'''
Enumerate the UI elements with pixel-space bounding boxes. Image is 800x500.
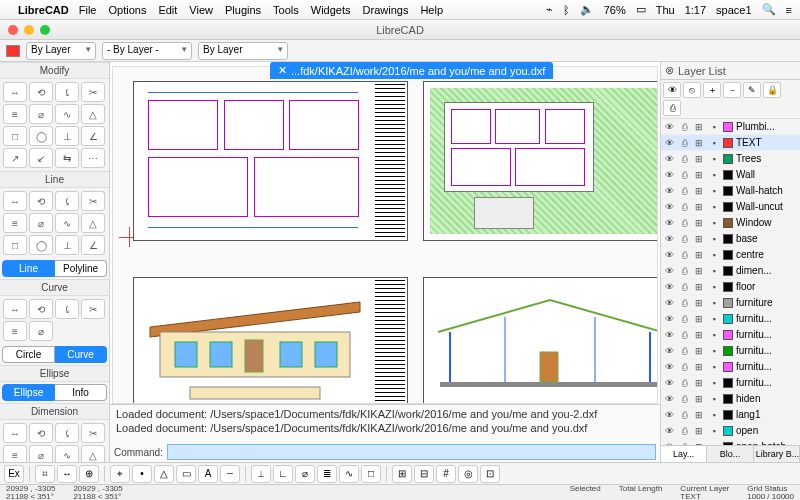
layer-row[interactable]: 👁⎙⊞▪furnitu... bbox=[661, 375, 800, 391]
seg-polyline[interactable]: Polyline bbox=[55, 260, 107, 277]
command-input[interactable] bbox=[167, 444, 656, 460]
snap-button[interactable]: ⟂ bbox=[251, 465, 271, 483]
menu-tools[interactable]: Tools bbox=[273, 4, 299, 16]
layer-row[interactable]: 👁⎙⊞▪furniture bbox=[661, 295, 800, 311]
color-combo[interactable]: By Layer bbox=[26, 42, 96, 60]
layer-visible-icon[interactable]: 👁 bbox=[663, 297, 675, 309]
layer-visible-icon[interactable]: 👁 bbox=[663, 393, 675, 405]
tool-button[interactable]: ↙ bbox=[29, 148, 53, 168]
layer-visible-icon[interactable]: 👁 bbox=[663, 201, 675, 213]
tool-button[interactable]: □ bbox=[3, 235, 27, 255]
tool-button[interactable]: ↔ bbox=[3, 82, 27, 102]
layer-lock-icon[interactable]: ▪ bbox=[708, 201, 720, 213]
layer-row[interactable]: 👁⎙⊞▪dimen... bbox=[661, 263, 800, 279]
snap-button[interactable]: ≣ bbox=[317, 465, 337, 483]
current-color-swatch[interactable] bbox=[6, 45, 20, 57]
layer-cons-icon[interactable]: ⊞ bbox=[693, 137, 705, 149]
tool-button[interactable]: ∿ bbox=[55, 213, 79, 233]
snap-button[interactable]: △ bbox=[154, 465, 174, 483]
seg-curve[interactable]: Curve bbox=[55, 346, 107, 363]
seg-line[interactable]: Line bbox=[2, 260, 55, 277]
layer-lock-icon[interactable]: ▪ bbox=[708, 377, 720, 389]
layer-print-icon[interactable]: ⎙ bbox=[678, 217, 690, 229]
snap-button[interactable]: ⊞ bbox=[392, 465, 412, 483]
layer-row[interactable]: 👁⎙⊞▪furnitu... bbox=[661, 311, 800, 327]
layer-add-icon[interactable]: ＋ bbox=[703, 82, 721, 98]
layer-lock-icon[interactable]: ▪ bbox=[708, 297, 720, 309]
zoom-window-button[interactable] bbox=[40, 25, 50, 35]
layer-edit-icon[interactable]: ✎ bbox=[743, 82, 761, 98]
tool-button[interactable]: ↗ bbox=[3, 148, 27, 168]
layer-print-icon[interactable]: ⎙ bbox=[678, 425, 690, 437]
tool-button[interactable]: ⊥ bbox=[55, 235, 79, 255]
user-label[interactable]: space1 bbox=[716, 4, 751, 16]
layer-row[interactable]: 👁⎙⊞▪centre bbox=[661, 247, 800, 263]
layer-visible-icon[interactable]: 👁 bbox=[663, 185, 675, 197]
tool-button[interactable]: ⤹ bbox=[55, 82, 79, 102]
layer-print-icon[interactable]: ⎙ bbox=[678, 345, 690, 357]
tool-button[interactable]: ∿ bbox=[55, 104, 79, 124]
layer-row[interactable]: 👁⎙⊞▪Plumbi... bbox=[661, 119, 800, 135]
drawing-canvas[interactable] bbox=[112, 66, 658, 404]
menu-options[interactable]: Options bbox=[108, 4, 146, 16]
layer-row[interactable]: 👁⎙⊞▪lang1 bbox=[661, 407, 800, 423]
snap-button[interactable]: A bbox=[198, 465, 218, 483]
layer-show-all-icon[interactable]: 👁 bbox=[663, 82, 681, 98]
tool-button[interactable]: □ bbox=[3, 126, 27, 146]
layer-row[interactable]: 👁⎙⊞▪Wall-hatch bbox=[661, 183, 800, 199]
menu-view[interactable]: View bbox=[189, 4, 213, 16]
tool-button[interactable]: ⤹ bbox=[55, 299, 79, 319]
layer-lock-icon[interactable]: 🔒 bbox=[763, 82, 781, 98]
snap-button[interactable]: ↔ bbox=[57, 465, 77, 483]
snap-button[interactable]: ▭ bbox=[176, 465, 196, 483]
tool-button[interactable]: △ bbox=[81, 104, 105, 124]
spotlight-icon[interactable]: 🔍 bbox=[762, 3, 776, 16]
layer-cons-icon[interactable]: ⊞ bbox=[693, 297, 705, 309]
tool-button[interactable]: ⌀ bbox=[29, 104, 53, 124]
tool-button[interactable]: ⌀ bbox=[29, 445, 53, 462]
layer-print-icon[interactable]: ⎙ bbox=[678, 185, 690, 197]
layer-row[interactable]: 👁⎙⊞▪TEXT bbox=[661, 135, 800, 151]
layer-print-icon[interactable]: ⎙ bbox=[678, 313, 690, 325]
tool-button[interactable]: ⤹ bbox=[55, 191, 79, 211]
layer-print-icon[interactable]: ⎙ bbox=[678, 137, 690, 149]
layer-cons-icon[interactable]: ⊞ bbox=[693, 329, 705, 341]
tool-button[interactable]: △ bbox=[81, 445, 105, 462]
tool-button[interactable]: ≡ bbox=[3, 321, 27, 341]
battery-icon[interactable]: ▭ bbox=[636, 3, 646, 16]
layer-hide-all-icon[interactable]: ⦸ bbox=[683, 82, 701, 98]
layer-lock-icon[interactable]: ▪ bbox=[708, 121, 720, 133]
tool-button[interactable]: ∠ bbox=[81, 235, 105, 255]
layer-visible-icon[interactable]: 👁 bbox=[663, 169, 675, 181]
layer-cons-icon[interactable]: ⊞ bbox=[693, 217, 705, 229]
layer-lock-icon[interactable]: ▪ bbox=[708, 425, 720, 437]
seg-circle[interactable]: Circle bbox=[2, 346, 55, 363]
layer-cons-icon[interactable]: ⊞ bbox=[693, 361, 705, 373]
tab-library[interactable]: Library B... bbox=[754, 446, 800, 462]
layer-row[interactable]: 👁⎙⊞▪furnitu... bbox=[661, 327, 800, 343]
snap-button[interactable]: ⊕ bbox=[79, 465, 99, 483]
layer-lock-icon[interactable]: ▪ bbox=[708, 393, 720, 405]
layer-row[interactable]: 👁⎙⊞▪Trees bbox=[661, 151, 800, 167]
layer-lock-icon[interactable]: ▪ bbox=[708, 169, 720, 181]
layer-lock-icon[interactable]: ▪ bbox=[708, 313, 720, 325]
snap-button[interactable]: ⌗ bbox=[35, 465, 55, 483]
snap-button[interactable]: # bbox=[436, 465, 456, 483]
layer-row[interactable]: 👁⎙⊞▪furnitu... bbox=[661, 343, 800, 359]
layer-lock-icon[interactable]: ▪ bbox=[708, 233, 720, 245]
layer-cons-icon[interactable]: ⊞ bbox=[693, 185, 705, 197]
document-tab[interactable]: ✕ ...fdk/KIKAZI/work/2016/me and you/me … bbox=[270, 62, 553, 79]
layer-print-icon[interactable]: ⎙ bbox=[678, 153, 690, 165]
snap-button[interactable]: ∟ bbox=[273, 465, 293, 483]
tool-button[interactable]: ✂ bbox=[81, 82, 105, 102]
layer-lock-icon[interactable]: ▪ bbox=[708, 249, 720, 261]
layer-row[interactable]: 👁⎙⊞▪hiden bbox=[661, 391, 800, 407]
bluetooth-icon[interactable]: ᛒ bbox=[563, 4, 570, 16]
layer-visible-icon[interactable]: 👁 bbox=[663, 153, 675, 165]
snap-button[interactable]: • bbox=[132, 465, 152, 483]
layer-row[interactable]: 👁⎙⊞▪open bbox=[661, 423, 800, 439]
volume-icon[interactable]: 🔈 bbox=[580, 3, 594, 16]
layer-print-icon[interactable]: ⎙ bbox=[678, 249, 690, 261]
layer-visible-icon[interactable]: 👁 bbox=[663, 265, 675, 277]
layer-cons-icon[interactable]: ⊞ bbox=[693, 121, 705, 133]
'''
The job is to set down the whole listing exactly, excluding any images.

Enumerate the UI elements with pixel-space bounding boxes. Image is 800x500.
layer-row[interactable]: 👁⎙⊞▪furnitu... bbox=[661, 375, 800, 391]
seg-polyline[interactable]: Polyline bbox=[55, 260, 107, 277]
command-input[interactable] bbox=[167, 444, 656, 460]
snap-button[interactable]: ⟂ bbox=[251, 465, 271, 483]
menu-tools[interactable]: Tools bbox=[273, 4, 299, 16]
layer-row[interactable]: 👁⎙⊞▪furniture bbox=[661, 295, 800, 311]
color-combo[interactable]: By Layer bbox=[26, 42, 96, 60]
layer-visible-icon[interactable]: 👁 bbox=[663, 297, 675, 309]
layer-visible-icon[interactable]: 👁 bbox=[663, 393, 675, 405]
tool-button[interactable]: ↙ bbox=[29, 148, 53, 168]
layer-visible-icon[interactable]: 👁 bbox=[663, 201, 675, 213]
tool-button[interactable]: □ bbox=[3, 235, 27, 255]
tool-button[interactable]: ↔ bbox=[3, 82, 27, 102]
layer-lock-icon[interactable]: ▪ bbox=[708, 201, 720, 213]
layer-row[interactable]: 👁⎙⊞▪dimen... bbox=[661, 263, 800, 279]
snap-button[interactable]: ≣ bbox=[317, 465, 337, 483]
current-color-swatch[interactable] bbox=[6, 45, 20, 57]
layer-cons-icon[interactable]: ⊞ bbox=[693, 137, 705, 149]
tool-button[interactable]: ∿ bbox=[55, 213, 79, 233]
snap-button[interactable]: △ bbox=[154, 465, 174, 483]
seg-curve[interactable]: Curve bbox=[55, 346, 107, 363]
seg-line[interactable]: Line bbox=[2, 260, 55, 277]
layer-lock-icon[interactable]: ▪ bbox=[708, 377, 720, 389]
layer-print-icon[interactable]: ⎙ bbox=[678, 217, 690, 229]
snap-button[interactable]: ⊞ bbox=[392, 465, 412, 483]
layer-row[interactable]: 👁⎙⊞▪furnitu... bbox=[661, 311, 800, 327]
layer-add-icon[interactable]: ＋ bbox=[703, 82, 721, 98]
layer-lock-icon[interactable]: ▪ bbox=[708, 297, 720, 309]
zoom-window-button[interactable] bbox=[40, 25, 50, 35]
layer-edit-icon[interactable]: ✎ bbox=[743, 82, 761, 98]
tool-button[interactable]: ↗ bbox=[3, 148, 27, 168]
layer-print-icon[interactable]: ⎙ bbox=[678, 425, 690, 437]
tool-button[interactable]: ⊥ bbox=[55, 235, 79, 255]
user-label[interactable]: space1 bbox=[716, 4, 751, 16]
layer-row[interactable]: 👁⎙⊞▪centre bbox=[661, 247, 800, 263]
layer-visible-icon[interactable]: 👁 bbox=[663, 185, 675, 197]
tool-button[interactable]: ⤹ bbox=[55, 82, 79, 102]
layer-print-icon[interactable]: ⎙ bbox=[678, 345, 690, 357]
tool-button[interactable]: ∿ bbox=[55, 104, 79, 124]
layer-row[interactable]: 👁⎙⊞▪Plumbi... bbox=[661, 119, 800, 135]
drawing-canvas[interactable] bbox=[112, 66, 658, 404]
menu-options[interactable]: Options bbox=[108, 4, 146, 16]
layer-row[interactable]: 👁⎙⊞▪lang1 bbox=[661, 407, 800, 423]
snap-button[interactable]: A bbox=[198, 465, 218, 483]
layer-show-all-icon[interactable]: 👁 bbox=[663, 82, 681, 98]
tool-button[interactable]: □ bbox=[3, 126, 27, 146]
layer-row[interactable]: 👁⎙⊞▪Wall-hatch bbox=[661, 183, 800, 199]
menu-view[interactable]: View bbox=[189, 4, 213, 16]
tool-button[interactable]: ⤹ bbox=[55, 299, 79, 319]
layer-lock-icon[interactable]: 🔒 bbox=[763, 82, 781, 98]
snap-button[interactable]: ↔ bbox=[57, 465, 77, 483]
snap-button[interactable]: ▭ bbox=[176, 465, 196, 483]
tool-button[interactable]: △ bbox=[81, 104, 105, 124]
spotlight-icon[interactable]: 🔍 bbox=[762, 3, 776, 16]
layer-cons-icon[interactable]: ⊞ bbox=[693, 297, 705, 309]
tool-button[interactable]: ⌀ bbox=[29, 104, 53, 124]
tool-button[interactable]: ⌀ bbox=[29, 445, 53, 462]
layer-print-icon[interactable]: ⎙ bbox=[678, 185, 690, 197]
layer-row[interactable]: 👁⎙⊞▪TEXT bbox=[661, 135, 800, 151]
layer-print-icon[interactable]: ⎙ bbox=[678, 313, 690, 325]
tool-button[interactable]: ⤹ bbox=[55, 191, 79, 211]
layer-print-icon[interactable]: ⎙ bbox=[678, 137, 690, 149]
layer-cons-icon[interactable]: ⊞ bbox=[693, 329, 705, 341]
tool-button[interactable]: △ bbox=[81, 445, 105, 462]
tool-button[interactable]: ≡ bbox=[3, 321, 27, 341]
battery-icon[interactable]: ▭ bbox=[636, 3, 646, 16]
layer-hide-all-icon[interactable]: ⦸ bbox=[683, 82, 701, 98]
layer-lock-icon[interactable]: ▪ bbox=[708, 121, 720, 133]
tool-button[interactable]: ∠ bbox=[81, 235, 105, 255]
layer-visible-icon[interactable]: 👁 bbox=[663, 169, 675, 181]
layer-cons-icon[interactable]: ⊞ bbox=[693, 217, 705, 229]
layer-lock-icon[interactable]: ▪ bbox=[708, 425, 720, 437]
seg-circle[interactable]: Circle bbox=[2, 346, 55, 363]
layer-cons-icon[interactable]: ⊞ bbox=[693, 361, 705, 373]
tab-library[interactable]: Library B... bbox=[754, 446, 800, 462]
layer-row[interactable]: 👁⎙⊞▪furnitu... bbox=[661, 327, 800, 343]
snap-button[interactable]: ⊕ bbox=[79, 465, 99, 483]
layer-lock-icon[interactable]: ▪ bbox=[708, 393, 720, 405]
layer-row[interactable]: 👁⎙⊞▪Trees bbox=[661, 151, 800, 167]
layer-lock-icon[interactable]: ▪ bbox=[708, 169, 720, 181]
layer-lock-icon[interactable]: ▪ bbox=[708, 313, 720, 325]
snap-button[interactable]: ⌗ bbox=[35, 465, 55, 483]
snap-button[interactable]: # bbox=[436, 465, 456, 483]
layer-row[interactable]: 👁⎙⊞▪furnitu... bbox=[661, 343, 800, 359]
layer-lock-icon[interactable]: ▪ bbox=[708, 233, 720, 245]
layer-cons-icon[interactable]: ⊞ bbox=[693, 185, 705, 197]
document-tab[interactable]: ✕ ...fdk/KIKAZI/work/2016/me and you/me … bbox=[270, 62, 553, 79]
layer-print-icon[interactable]: ⎙ bbox=[678, 153, 690, 165]
snap-button[interactable]: ∟ bbox=[273, 465, 293, 483]
tool-button[interactable]: ✂ bbox=[81, 82, 105, 102]
layer-lock-icon[interactable]: ▪ bbox=[708, 249, 720, 261]
layer-row[interactable]: 👁⎙⊞▪hiden bbox=[661, 391, 800, 407]
bluetooth-icon[interactable]: ᛒ bbox=[563, 4, 570, 16]
layer-visible-icon[interactable]: 👁 bbox=[663, 153, 675, 165]
snap-button[interactable]: • bbox=[132, 465, 152, 483]
layer-row[interactable]: 👁⎙⊞▪open bbox=[661, 423, 800, 439]
volume-icon[interactable]: 🔈 bbox=[580, 3, 594, 16]
layer-print-icon[interactable]: ⎙ bbox=[678, 249, 690, 261]
layer-visible-icon[interactable]: 👁 bbox=[663, 265, 675, 277]
layer-cons-icon[interactable]: ⊞ bbox=[693, 121, 705, 133]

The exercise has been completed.